Although CSA with large needles and catheters was associated with a high incidence of postdural puncture headache (PDPH), it is now well accepted that PDPH is due to leakage of cerebrospinal fluid through the dural puncture and to the size of the needle used.¹^,⁴^–⁶ Thus, the development of microcatheters (28-gauge to 32-gauge) has significantly reduced the incidence of this complication.¹^,⁴^,⁷^,⁸

Unfortunately, the use of microcatheters was discontinued in the USA⁹ and Australia following case reports of cauda equina syndrome,¹⁰ based mainly on the results of case studies or small studies.
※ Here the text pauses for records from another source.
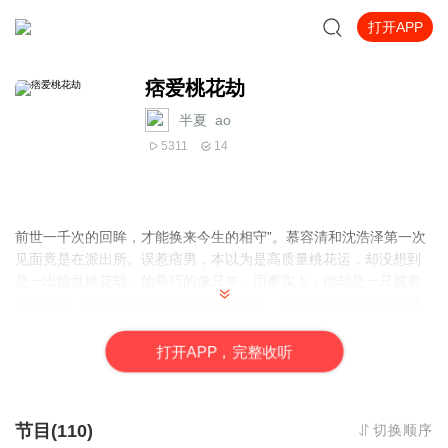
打开APP
痞爱桃花劫
半夏_ao
5311
14
前世一千次的回眸，才能换来今生的相守”。慕容清和沈浩泽第一次
见面竟是在派出所。误惹痞男，本以为是高质量桃花运，却没想到
是一出惊世桃花劫。他乖巧的像只羊，而事实上，他却是一只披着
羊皮的狼，她才是那个任人宰割的小白兔。小白兔与大灰狼的碰撞
将会擦出什么样的火花呢？让我们拭目以待吧！
新手小白，希望大家多点赞支持，并在评论区留言互动，期待你的
打
开
A
P
P，完整收听
到来哟！
节目(110)
切换顺序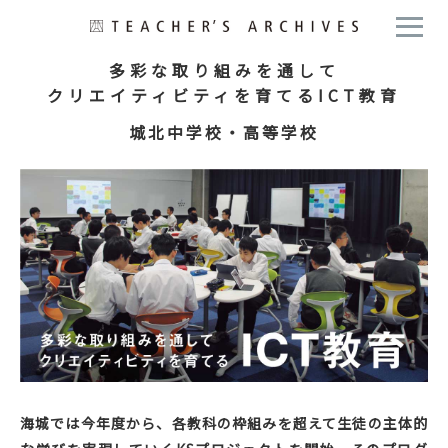
多彩な取り組みを通して
クリエイティビティを育てるICT教育
城北中学校・高等学校
海城では今年度から、各教科の枠組みを超えて生徒の主体的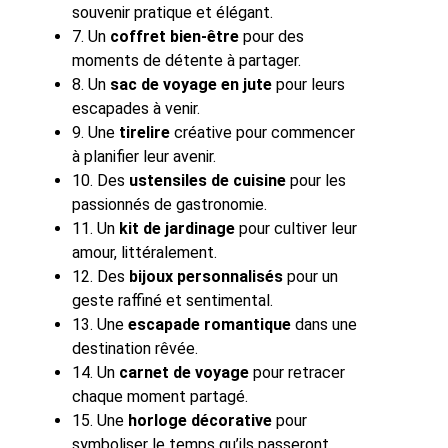
souvenir pratique et élégant.
7. Un
coffret bien-être
pour des
moments de détente à partager.
8. Un
sac de voyage en jute
pour leurs
escapades à venir.
9. Une
tirelire
créative pour commencer
à planifier leur avenir.
10. Des
ustensiles de cuisine
pour les
passionnés de gastronomie.
11. Un
kit de jardinage
pour cultiver leur
amour, littéralement.
12. Des
bijoux personnalisés
pour un
geste raffiné et sentimental.
13. Une
escapade romantique
dans une
destination rêvée.
14. Un
carnet de voyage
pour retracer
chaque moment partagé.
15. Une
horloge décorative
pour
symboliser le temps qu’ils passeront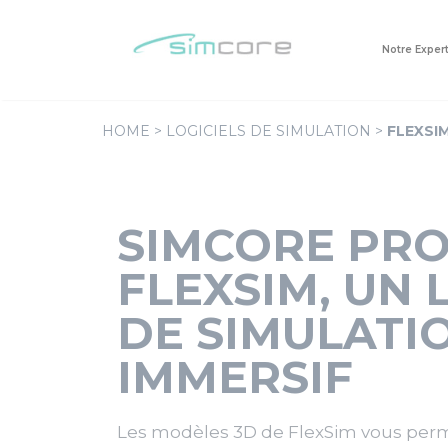
Aller
Cookies management panel
au
Notre Exper
contenu
HOME
>
LOGICIELS DE SIMULATION
>
FLEXSI
SIMCORE PR
FLEXSIM, UN 
DE SIMULATI
IMMERSIF
Les modèles 3D de FlexSim vous per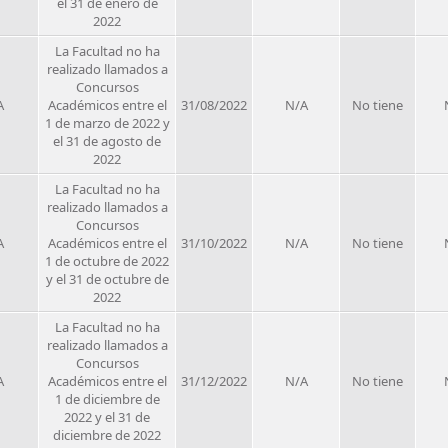
el 31 de enero de
2022
La Facultad no ha
realizado llamados a
Concursos
A
Académicos entre el
31/08/2022
N/A
No tiene
1 de marzo de 2022 y
el 31 de agosto de
2022
La Facultad no ha
realizado llamados a
Concursos
A
Académicos entre el
31/10/2022
N/A
No tiene
1 de octubre de 2022
y el 31 de octubre de
2022
La Facultad no ha
realizado llamados a
Concursos
A
Académicos entre el
31/12/2022
N/A
No tiene
1 de diciembre de
2022 y el 31 de
diciembre de 2022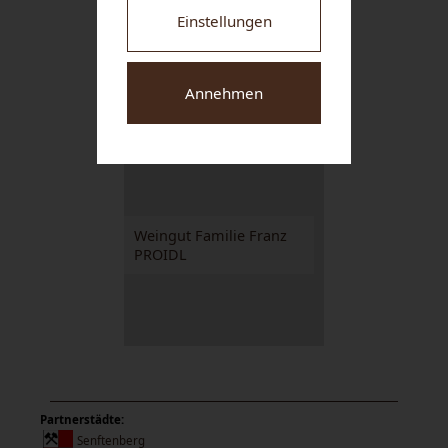
Einstellungen
M&M GRAFINGER
Annehmen
GmbH
Weingut Familie Franz
PROIDL
Partnerstädte:
Senftenberg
However, case reports are considered level-4 evidence, and up to now, there is a lack of evidence from larger studies about microcatheter-related adverse events, including neurological deficits and motor impairment. Moreover, there is ample evidence that the cauda equina syndrome was not caused by the microcatheter itself but instead by high concentrations of local anesthetics,²^,⁷^,¹⁰^,¹¹ maldistribution of local anesthetics,¹⁰^,¹²^–¹⁴ and/or the inexperience of the anesthesiologists.¹⁴^,¹⁵ Furthermore, several authors have made recommendations to improve the technique of placing the microcatheter or Spinocath^® and to ensure safety.¹^,³^,⁵^,⁷^,⁸^,¹⁰^,¹²^–²² Thus, CSA is still widely used in Europe for surgery of the lower limbs and hypogastric region, and the use of microcatheters and Spinocath^® still seems to be the best approach in avoiding PDPH.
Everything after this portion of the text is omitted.